Gluttony and The Terror of the Great Outdoors in Lelah’s Eviction

As I traced Lelah’s story of eviction and homelessness throughout the five weeks of Spring 2008 in The Turner House, my mind kept returning to an excerpt we read in the beginning of class from Toni Morrison’s The Bluest Eye.  In it, Morrison attests that:

“Outdoors, we knew, was the real terror of life. The threat of being outsiders surface frequently in those days. Every possibility of excess was curtailed with it. […] There is a difference between being put out and being put outdoors. If you are put out, you go somewhere else; if you are put outdoors, there is no place to go.”

Morrison’s excerpt is particularly harrowing in light of the story of Lelah: who, after being evicted from her apartment, spends much of the novel building upon lies to hide her homelessness while squatting in the Turner house as a buffer to avoid the terror of being put outdoors. The part, however, of Morrison’s analysis that interested me most in connection to Lelah was her description of outdoors as a curtailing of excess. In The Turner House, Flournoy dedicates much of the first chapter novel to narrating Lelah’s humiliating and painful eviction, in which she has two hours to pack her belongings into her car under the watchful eye of two bailiffs. Flournoy writes, “Mostly, all Lelah did was put her hands on the things she owned, think about them for a second, and decide against carrying them to her Pontiac.” Ironically, rather than trying to cram as much of her possession as possible into her Pontiac, Lelah chooses to leave the bulk of her belongings behind. Flournoy clarifies that “Furniture was too bulk, food from the fridge would expire in her car, and the smaller things–a blender boxes of full costume jewelry, a toaster–felt too ridiculous to take along.” Here, the restriction Lelah places onto herself harkens back to Morrison’s intriguing observation that being “put outdoors” means to curtail every possibility of excess. Lelah’s possessions–the sum of years of accumulating “ridiculous,” but surely meaningful, artifacts–become reduced to triviality through the act of eviction.
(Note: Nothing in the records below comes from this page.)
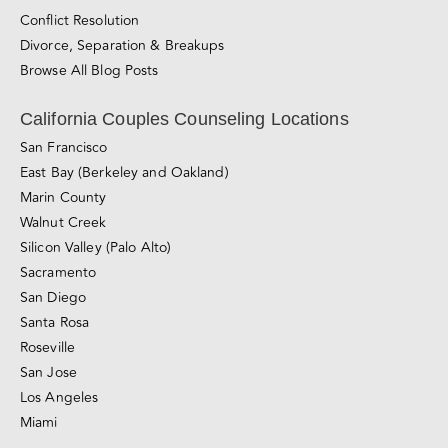
Counseling for Consensual Non-Monogamy
Sliding-scale Therapy
Private Couples Intensives
Relationship Blog
Videos
Awareness & Personal Growth
Connection
Conflict Resolution
Divorce, Separation & Breakups
Browse All Blog Posts
California Couples Counseling Locations
San Francisco
East Bay (Berkeley and Oakland)
Marin County
Walnut Creek
Silicon Valley (Palo Alto)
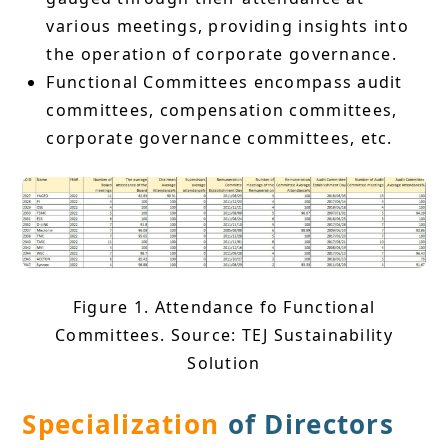
various meetings, providing insights into
the operation of corporate governance.
Functional Committees encompass audit
committees, compensation committees,
corporate governance committees, etc.
Figure 1. Attendance fo Functional
Committees. Source: TEJ Sustainability
Solution
Specialization
of Directors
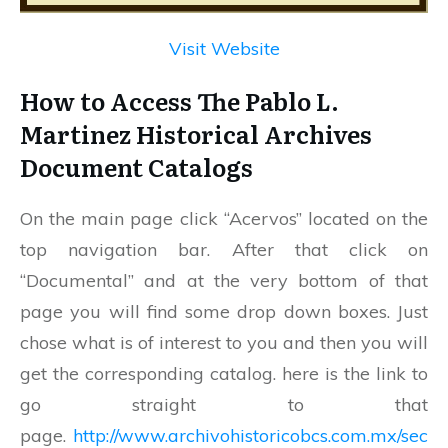
Visit Website
How to Access The Pablo L.
Martinez Historical Archives
Document Catalogs
On the main page click “Acervos” located on the
top navigation bar. After that click on
“Documental” and at the very bottom of that
page you will find some drop down boxes. Just
chose what is of interest to you and then you will
get the corresponding catalog. here is the link to
go straight to that
page.
http://www.archivohistoricobcs.com.mx/sec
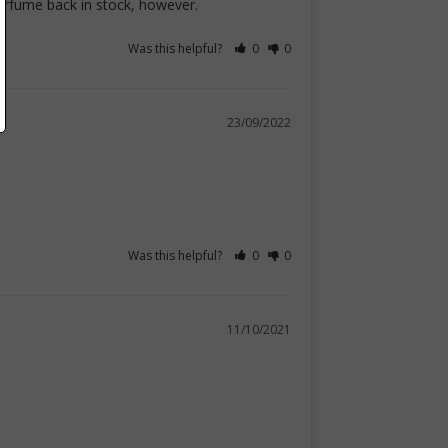
perfume back in stock, however.
Was this helpful?
0
0
23/09/2022
Was this helpful?
0
0
11/10/2021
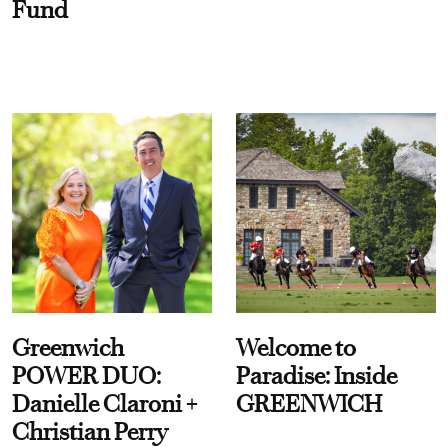
Fund
Greenwich
Welcome to
POWER DUO:
Paradise: Inside
Danielle Claroni +
GREENWICH
Christian Perry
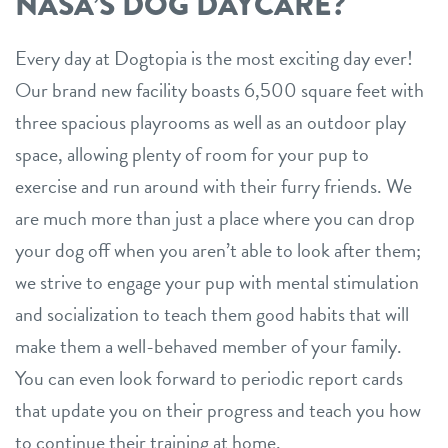
NASA’S DOG DAYCARE?
Every day at Dogtopia is the most exciting day ever!
Our brand new facility boasts 6,500 square feet with
three spacious playrooms as well as an outdoor play
space, allowing plenty of room for your pup to
exercise and run around with their furry friends. We
are much more than just a place where you can drop
your dog off when you aren’t able to look after them;
we strive to engage your pup with mental stimulation
and socialization to teach them good habits that will
make them a well-behaved member of your family.
You can even look forward to periodic report cards
that update you on their progress and teach you how
to continue their training at home.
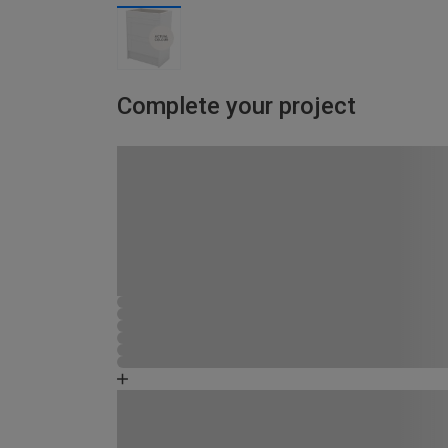
Complete your project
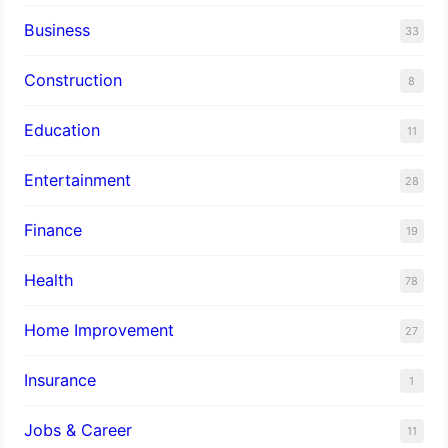
Business
33
Construction
8
Education
11
Entertainment
28
Finance
19
Health
78
Home Improvement
27
Insurance
1
Jobs & Career
11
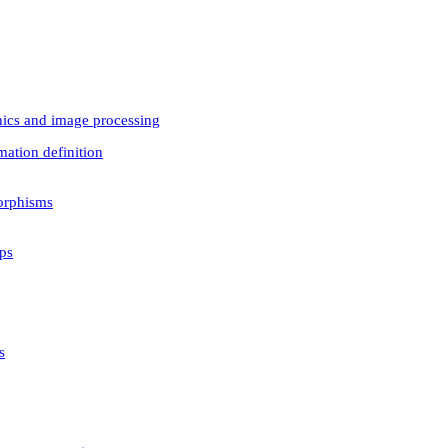
phics and image processing
mation definition
orphisms
ps
s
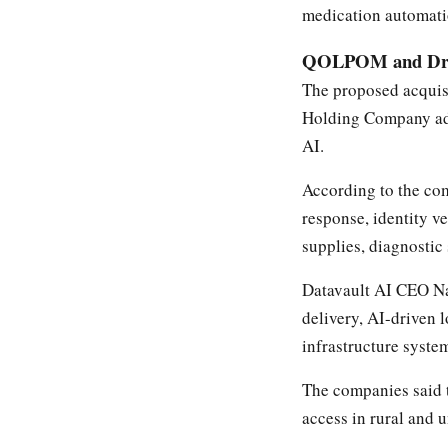
medication automati
QOLPOM and Dron
The proposed acquis
Holding Company add
AI.
According to the co
response, identity ve
supplies, diagnostic
Datavault AI CEO Na
delivery, AI-driven l
infrastructure syste
The companies said 
access in rural and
The relationship between Lelah’s eviction and the curtailing of excess, of course, reminds me of a point made by Roach that we’ve returned to multiple times throughout the semester–his insight that “violence is the performance of waste.” It is not coincidental that when Lelah is evicted, the sum of her possessions that she can’t take in her Pontiac (her furniture and countless objects she trivializes as ridiculous, among others) will be disposed of in a dumpster. Her eviction, then, effectively performs waste: as the collected material value of the objects in her apartment aren’t going to be recycled or repurposed into further use, but are instead reduced to trash. The eviction also performs violence onto Lelah–a point that Morrison exemplifies in her excerpt exploring the terror and fear of being put outdoors. There’s a lot more to say on this subject, but for now, both Roach and Morrison have informed my own previous reading of Lelah’s eviction and prompted me to think about the ripple effect eviction causes in both paradoxically promoting violence and restricting the gluttony of material excess.